Poor Man's Burnt Ends

Poor Man’s Burnt Ends

Poor Man’s Burnt Ends are here and they’re anything but poor. They're rich in flavor and cooked until they fall apart. Delicious!
Author:Derek Wolf
5 from 3 votes
Prep Time: 30 minutes
Cook Time: 4 hours 30 minutes
Total Time: 5 hours
Course: Main Course
Cuisine: American
Servings: 4 People



Spicy Bourbon BBQ Sauce:

  • ¾ cup Ketchup
  • ½ cup Apple Cider Vinegar
  • 4 oz Bourbon
  • 1.5 tbsp Hot Sauce
  • 1 tbsp Brown Sugar
  • ½ tbsp Garlic Paste
  • ½ tbsp Worcestershire
  • Salt to taste


  • Cube your chuck roast into 1” size cubes and place in a bowl.

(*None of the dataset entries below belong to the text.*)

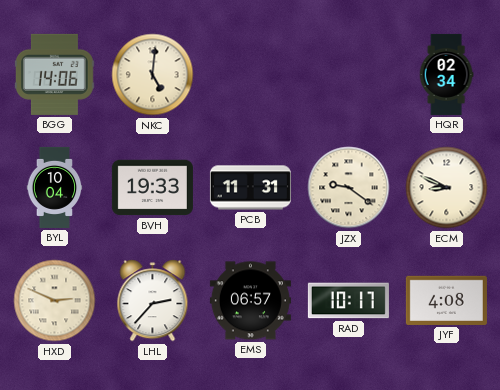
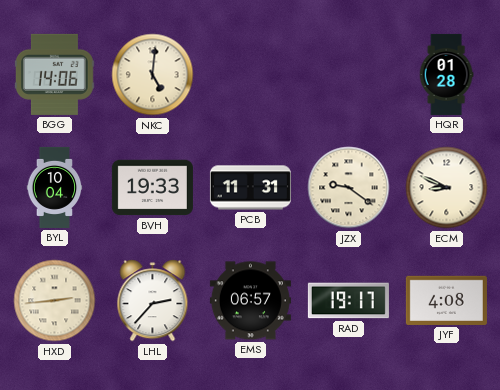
HQR: 02:34 -> 01:28
HXD: 2:49 -> 2:44
RAD: 10:17 -> 19:17
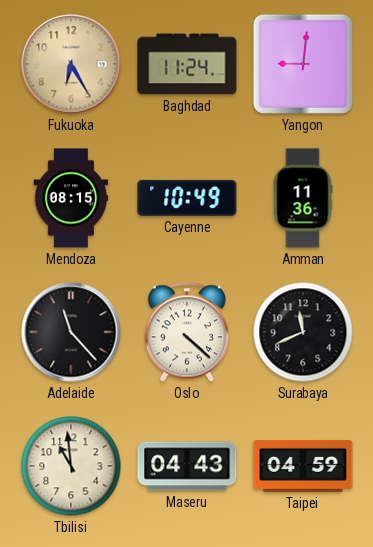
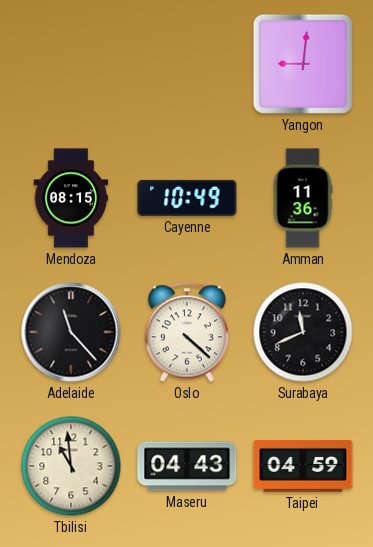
Fukuoka: 6:25 -> none
Baghdad: 11:24 -> none
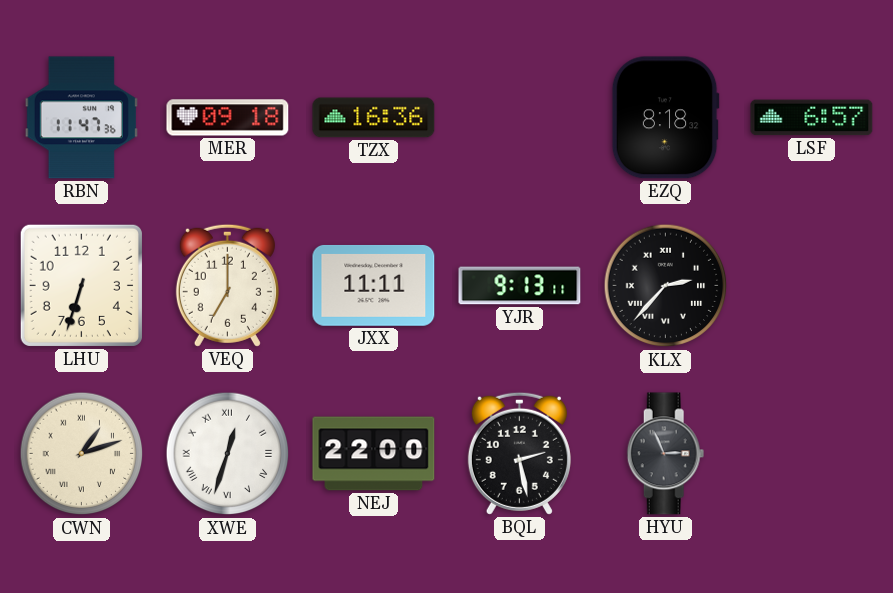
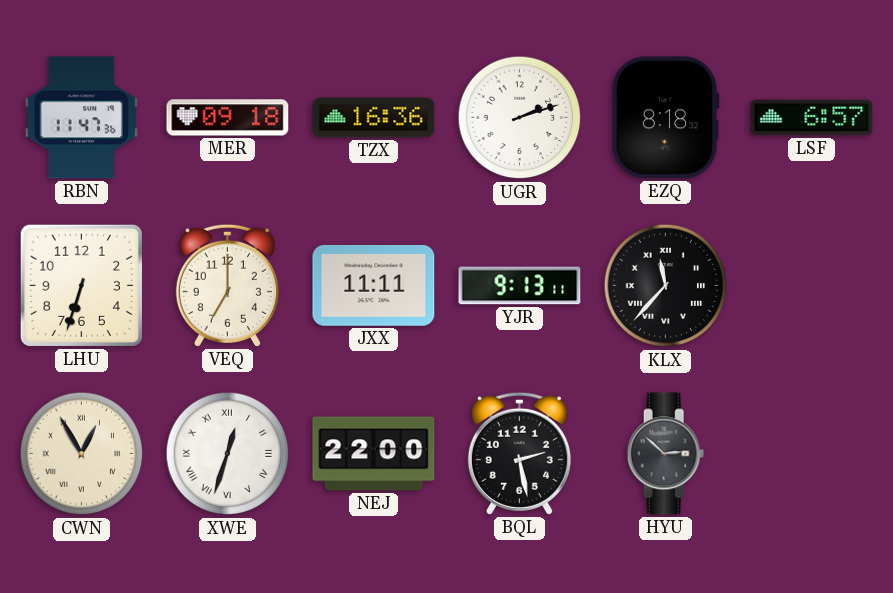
UGR: none -> 2:12
KLX: 2:37 -> 11:37
CWN: 1:12 -> 12:55
HYU: 2:56 -> 2:52
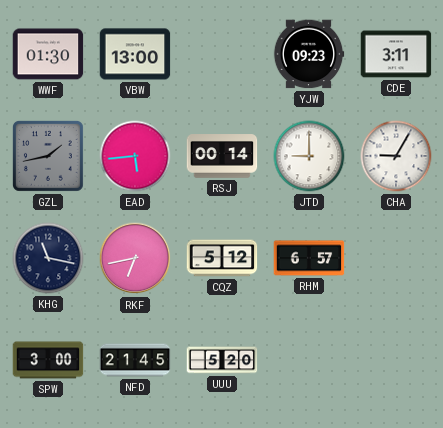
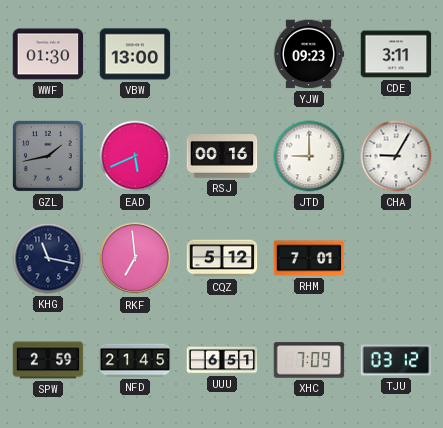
EAD: 5:44 -> 5:41
RSJ: 00:14 -> 00:16
RKF: 6:43 -> 6:59
RHM: 6:57 -> 7:01
SPW: 3:00 -> 2:59
UUU: 5:20 -> 6:51
XHC: none -> 7:09
TJU: none -> 03:12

Lather with canola oil and then season with Tennessee Smoke Seasoning or your favorite BBQ seasoning. Place the cubes onto a baking tray with about ½” separation between each cube. Place in the fridge for 1 hour to set, then let come to room temperature 15 minutes before cooking.
  • Preheat a grill or smoker using a two zone fire with Cowboy Charcoal to 275F. Add some hickory chunks or chips for added smoke flavor.
  • Place the beef onto the smoker to cook for about 1.5 hours until they begin to soften. As the beef smokes, heat up a medium high fire for the BBQ Sauce. Add a skillet with the bourbon to simmer for 30 seconds. Next, add the rest of the ingredients for the BBQ sauce and let simmer until thickened. Once warm and well incorporated, pull the BBQ sauce off the heat to cool.
  • After 1.5 hours on the smoker, pull the beef off and place into a medium size foil bin. Top the burnt ends with the BBQ sauce and mix around. Cover the bin with aluminum foil and place back on the smoker to cook for another 2.5 hours. Add more BBQ sauce if needed so that there is a decent amount of liquid in order to break down the burnt ends.
  • Once the burnt ends are tender and can easily break apart, pull them off and let cool for 10 minutes. Toss the cooled burnt ends in some of the foil bins sauce, season with a little more BBQ seasoning and enjoy!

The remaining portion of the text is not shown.